Set down the records exactly as they stand, except for any pictures, which you should omit.

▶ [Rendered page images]

-.-.-

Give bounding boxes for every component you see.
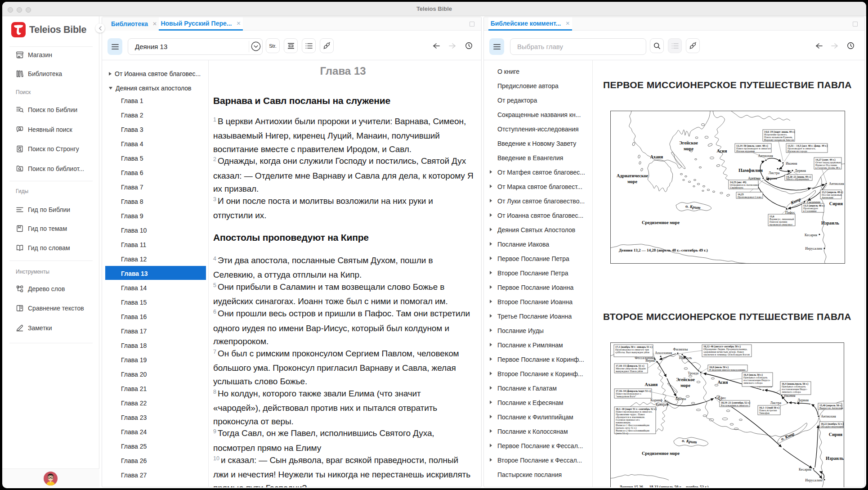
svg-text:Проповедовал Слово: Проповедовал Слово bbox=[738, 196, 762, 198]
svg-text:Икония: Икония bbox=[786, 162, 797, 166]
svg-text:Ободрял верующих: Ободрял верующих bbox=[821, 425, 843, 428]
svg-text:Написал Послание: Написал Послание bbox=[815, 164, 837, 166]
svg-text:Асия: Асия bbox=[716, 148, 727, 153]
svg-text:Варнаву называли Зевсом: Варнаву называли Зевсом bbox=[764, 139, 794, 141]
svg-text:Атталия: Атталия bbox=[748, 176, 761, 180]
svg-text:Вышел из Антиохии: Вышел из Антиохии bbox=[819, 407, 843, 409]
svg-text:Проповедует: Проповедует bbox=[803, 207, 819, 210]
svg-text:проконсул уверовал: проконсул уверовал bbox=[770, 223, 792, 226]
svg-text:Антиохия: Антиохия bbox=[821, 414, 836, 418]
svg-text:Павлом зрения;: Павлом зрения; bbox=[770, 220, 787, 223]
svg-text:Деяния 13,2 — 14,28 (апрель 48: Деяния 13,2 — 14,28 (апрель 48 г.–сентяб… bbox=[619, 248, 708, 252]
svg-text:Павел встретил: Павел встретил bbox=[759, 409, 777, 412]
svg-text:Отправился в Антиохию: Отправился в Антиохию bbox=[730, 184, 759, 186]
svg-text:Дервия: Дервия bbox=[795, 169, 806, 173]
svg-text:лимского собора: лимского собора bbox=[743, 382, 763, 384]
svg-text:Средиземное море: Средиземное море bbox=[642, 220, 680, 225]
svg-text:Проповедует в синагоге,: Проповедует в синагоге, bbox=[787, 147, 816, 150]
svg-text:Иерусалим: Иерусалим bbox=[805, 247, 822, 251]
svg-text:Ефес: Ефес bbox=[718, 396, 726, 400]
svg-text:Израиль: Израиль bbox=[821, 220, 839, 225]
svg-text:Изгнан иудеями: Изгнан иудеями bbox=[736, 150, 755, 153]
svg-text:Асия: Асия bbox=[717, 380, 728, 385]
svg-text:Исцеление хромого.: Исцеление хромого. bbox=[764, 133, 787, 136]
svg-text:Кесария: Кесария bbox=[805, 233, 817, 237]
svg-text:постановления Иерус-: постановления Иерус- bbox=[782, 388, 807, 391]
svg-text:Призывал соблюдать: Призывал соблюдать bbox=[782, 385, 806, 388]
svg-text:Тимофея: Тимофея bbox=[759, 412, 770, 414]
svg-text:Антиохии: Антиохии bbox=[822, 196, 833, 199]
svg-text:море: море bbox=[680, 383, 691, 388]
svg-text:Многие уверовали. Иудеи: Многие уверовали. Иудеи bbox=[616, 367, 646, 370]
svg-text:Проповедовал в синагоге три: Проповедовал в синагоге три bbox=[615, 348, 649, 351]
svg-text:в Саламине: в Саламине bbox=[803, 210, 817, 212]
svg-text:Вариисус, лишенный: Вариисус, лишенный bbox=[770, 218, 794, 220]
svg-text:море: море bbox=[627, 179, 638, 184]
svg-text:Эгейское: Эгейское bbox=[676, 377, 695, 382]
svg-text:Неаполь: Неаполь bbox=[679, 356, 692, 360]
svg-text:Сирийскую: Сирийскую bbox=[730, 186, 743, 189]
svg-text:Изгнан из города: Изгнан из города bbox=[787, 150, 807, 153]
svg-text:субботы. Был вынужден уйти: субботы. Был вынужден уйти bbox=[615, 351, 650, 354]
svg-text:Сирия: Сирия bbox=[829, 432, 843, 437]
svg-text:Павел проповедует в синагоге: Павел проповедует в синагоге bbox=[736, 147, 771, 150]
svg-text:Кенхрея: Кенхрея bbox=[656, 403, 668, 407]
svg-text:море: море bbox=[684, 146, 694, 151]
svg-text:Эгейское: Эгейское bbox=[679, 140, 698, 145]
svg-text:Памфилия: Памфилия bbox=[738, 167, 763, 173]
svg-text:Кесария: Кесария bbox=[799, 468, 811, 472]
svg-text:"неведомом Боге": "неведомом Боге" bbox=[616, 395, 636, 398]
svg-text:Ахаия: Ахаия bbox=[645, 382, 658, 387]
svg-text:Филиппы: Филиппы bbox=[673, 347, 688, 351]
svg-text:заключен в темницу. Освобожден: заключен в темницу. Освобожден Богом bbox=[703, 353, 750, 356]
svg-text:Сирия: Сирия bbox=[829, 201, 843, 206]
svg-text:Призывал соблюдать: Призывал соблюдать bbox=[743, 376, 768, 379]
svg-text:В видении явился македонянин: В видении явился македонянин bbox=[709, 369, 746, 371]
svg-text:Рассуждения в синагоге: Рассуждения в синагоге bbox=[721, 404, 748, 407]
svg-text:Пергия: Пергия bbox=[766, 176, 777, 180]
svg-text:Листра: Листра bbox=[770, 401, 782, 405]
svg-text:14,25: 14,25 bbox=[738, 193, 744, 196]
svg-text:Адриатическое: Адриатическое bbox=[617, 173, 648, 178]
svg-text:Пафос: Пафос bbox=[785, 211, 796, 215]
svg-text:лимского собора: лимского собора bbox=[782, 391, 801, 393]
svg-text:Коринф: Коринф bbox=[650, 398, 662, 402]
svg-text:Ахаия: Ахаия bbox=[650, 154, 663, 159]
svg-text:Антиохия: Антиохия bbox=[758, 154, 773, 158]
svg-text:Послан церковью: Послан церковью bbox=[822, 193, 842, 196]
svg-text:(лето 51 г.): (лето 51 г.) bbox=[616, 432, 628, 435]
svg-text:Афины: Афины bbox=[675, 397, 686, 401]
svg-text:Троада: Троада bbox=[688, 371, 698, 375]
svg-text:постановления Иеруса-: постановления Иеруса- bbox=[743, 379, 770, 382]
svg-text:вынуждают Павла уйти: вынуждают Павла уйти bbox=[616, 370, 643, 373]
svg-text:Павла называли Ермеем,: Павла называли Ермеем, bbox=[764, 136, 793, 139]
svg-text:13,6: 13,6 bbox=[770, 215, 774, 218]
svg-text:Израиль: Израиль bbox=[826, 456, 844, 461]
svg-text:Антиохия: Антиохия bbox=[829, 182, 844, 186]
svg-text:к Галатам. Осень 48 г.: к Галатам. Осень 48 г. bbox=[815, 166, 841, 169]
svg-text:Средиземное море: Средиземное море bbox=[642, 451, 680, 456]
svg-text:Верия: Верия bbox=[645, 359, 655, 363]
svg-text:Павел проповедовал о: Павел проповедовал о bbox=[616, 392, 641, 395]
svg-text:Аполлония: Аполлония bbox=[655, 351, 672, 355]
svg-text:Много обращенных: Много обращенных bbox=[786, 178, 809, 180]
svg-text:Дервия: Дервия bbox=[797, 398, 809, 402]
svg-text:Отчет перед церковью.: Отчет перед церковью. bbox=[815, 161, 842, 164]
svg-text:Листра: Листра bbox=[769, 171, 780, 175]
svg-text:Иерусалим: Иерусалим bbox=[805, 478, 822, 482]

-.-.-

▶ [SOLUTION FOR THIS EXERCISE]
Give bounding boxes for every component you see.
svg-text:Проповедовал Слово: Проповедовал Слово bbox=[738, 196, 762, 198]
svg-text:Икония: Икония bbox=[786, 162, 797, 166]
svg-text:Ободрял верующих: Ободрял верующих bbox=[821, 425, 843, 428]
svg-text:Написал Послание: Написал Послание bbox=[815, 164, 837, 166]
svg-text:Асия: Асия bbox=[716, 148, 727, 153]
svg-text:Варнаву называли Зевсом: Варнаву называли Зевсом bbox=[764, 139, 794, 141]
svg-text:Атталия: Атталия bbox=[748, 176, 761, 180]
svg-text:Вышел из Антиохии: Вышел из Антиохии bbox=[819, 407, 843, 409]
svg-text:Проповедует: Проповедует bbox=[803, 207, 819, 210]
svg-text:проконсул уверовал: проконсул уверовал bbox=[770, 223, 792, 226]
svg-text:Антиохия: Антиохия bbox=[821, 414, 836, 418]
svg-text:Павлом зрения;: Павлом зрения; bbox=[770, 220, 787, 223]
svg-text:Деяния 13,2 — 14,28 (апрель 48: Деяния 13,2 — 14,28 (апрель 48 г.–сентяб… bbox=[619, 248, 708, 252]
svg-text:Павел встретил: Павел встретил bbox=[759, 409, 777, 412]
svg-text:Отправился в Антиохию: Отправился в Антиохию bbox=[730, 184, 759, 186]
svg-text:Дервия: Дервия bbox=[795, 169, 806, 173]
svg-text:лимского собора: лимского собора bbox=[743, 382, 763, 384]
svg-text:Средиземное море: Средиземное море bbox=[642, 220, 680, 225]
svg-text:Проповедует в синагоге,: Проповедует в синагоге, bbox=[787, 147, 816, 150]
svg-text:Иерусалим: Иерусалим bbox=[805, 247, 822, 251]
svg-text:Ефес: Ефес bbox=[718, 396, 726, 400]
svg-text:Израиль: Израиль bbox=[821, 220, 839, 225]
svg-text:Изгнан иудеями: Изгнан иудеями bbox=[736, 150, 755, 153]
svg-text:Асия: Асия bbox=[717, 380, 728, 385]
svg-text:Исцеление хромого.: Исцеление хромого. bbox=[764, 133, 787, 136]
svg-text:Кесария: Кесария bbox=[805, 233, 817, 237]
svg-text:постановления Иерус-: постановления Иерус- bbox=[782, 388, 807, 391]
svg-text:Призывал соблюдать: Призывал соблюдать bbox=[782, 385, 806, 388]
svg-text:Тимофея: Тимофея bbox=[759, 412, 770, 414]
svg-text:Антиохии: Антиохии bbox=[822, 196, 833, 199]
svg-text:море: море bbox=[680, 383, 691, 388]
svg-text:Многие уверовали. Иудеи: Многие уверовали. Иудеи bbox=[616, 367, 646, 370]
svg-text:Проповедовал в синагоге три: Проповедовал в синагоге три bbox=[615, 348, 649, 351]
svg-text:в Саламине: в Саламине bbox=[803, 210, 817, 212]
svg-text:Вариисус, лишенный: Вариисус, лишенный bbox=[770, 218, 794, 220]
svg-text:море: море bbox=[627, 179, 638, 184]
svg-text:Эгейское: Эгейское bbox=[676, 377, 695, 382]
svg-text:Неаполь: Неаполь bbox=[679, 356, 692, 360]
svg-text:Сирийскую: Сирийскую bbox=[730, 186, 743, 189]
svg-text:Изгнан из города: Изгнан из города bbox=[787, 150, 807, 153]
svg-text:субботы. Был вынужден уйти: субботы. Был вынужден уйти bbox=[615, 351, 650, 354]
svg-text:Сирия: Сирия bbox=[829, 432, 843, 437]
svg-text:Павел проповедует в синагоге: Павел проповедует в синагоге bbox=[736, 147, 771, 150]
svg-text:Кенхрея: Кенхрея bbox=[656, 403, 668, 407]
svg-text:море: море bbox=[684, 146, 694, 151]
svg-text:Эгейское: Эгейское bbox=[679, 140, 698, 145]
svg-text:Памфилия: Памфилия bbox=[738, 167, 763, 173]
svg-text:Кесария: Кесария bbox=[799, 468, 811, 472]
svg-text:"неведомом Боге": "неведомом Боге" bbox=[616, 395, 636, 398]
svg-text:Ахаия: Ахаия bbox=[645, 382, 658, 387]
svg-text:Филиппы: Филиппы bbox=[673, 347, 688, 351]
svg-text:заключен в темницу. Освобожден: заключен в темницу. Освобожден Богом bbox=[703, 353, 750, 356]
svg-text:Сирия: Сирия bbox=[829, 201, 843, 206]
svg-text:Призывал соблюдать: Призывал соблюдать bbox=[743, 376, 768, 379]
svg-text:В видении явился македонянин: В видении явился македонянин bbox=[709, 369, 746, 371]
svg-text:Рассуждения в синагоге: Рассуждения в синагоге bbox=[721, 404, 748, 407]
svg-text:Пергия: Пергия bbox=[766, 176, 777, 180]
svg-text:Листра: Листра bbox=[770, 401, 782, 405]
svg-text:14,25: 14,25 bbox=[738, 193, 744, 196]
svg-text:Адриатическое: Адриатическое bbox=[617, 173, 648, 178]
svg-text:Пафос: Пафос bbox=[785, 211, 796, 215]
svg-text:лимского собора: лимского собора bbox=[782, 391, 801, 393]
svg-text:Коринф: Коринф bbox=[650, 398, 662, 402]
svg-text:Ахаия: Ахаия bbox=[650, 154, 663, 159]
svg-text:Антиохия: Антиохия bbox=[758, 154, 773, 158]
svg-text:Послан церковью: Послан церковью bbox=[822, 193, 842, 196]
svg-text:(лето 51 г.): (лето 51 г.) bbox=[616, 432, 628, 435]
svg-text:Афины: Афины bbox=[675, 397, 686, 401]
svg-text:Троада: Троада bbox=[688, 371, 698, 375]
svg-text:постановления Иеруса-: постановления Иеруса- bbox=[743, 379, 770, 382]
svg-text:вынуждают Павла уйти: вынуждают Павла уйти bbox=[616, 370, 643, 373]
svg-text:Павла называли Ермеем,: Павла называли Ермеем, bbox=[764, 136, 793, 139]
svg-text:13,6: 13,6 bbox=[770, 215, 774, 218]
svg-text:Израиль: Израиль bbox=[826, 456, 844, 461]
svg-text:Антиохия: Антиохия bbox=[829, 182, 844, 186]
svg-text:к Галатам. Осень 48 г.: к Галатам. Осень 48 г. bbox=[815, 166, 841, 169]
svg-text:Средиземное море: Средиземное море bbox=[642, 451, 680, 456]
svg-text:Верия: Верия bbox=[645, 359, 655, 363]
svg-text:Павел проповедовал о: Павел проповедовал о bbox=[616, 392, 641, 395]
svg-text:Аполлония: Аполлония bbox=[655, 351, 672, 355]
svg-text:Много обращенных: Много обращенных bbox=[786, 178, 809, 180]
svg-text:Дервия: Дервия bbox=[797, 398, 809, 402]
svg-text:Отчет перед церковью.: Отчет перед церковью. bbox=[815, 161, 842, 164]
svg-text:Листра: Листра bbox=[769, 171, 780, 175]
svg-text:Иерусалим: Иерусалим bbox=[805, 478, 822, 482]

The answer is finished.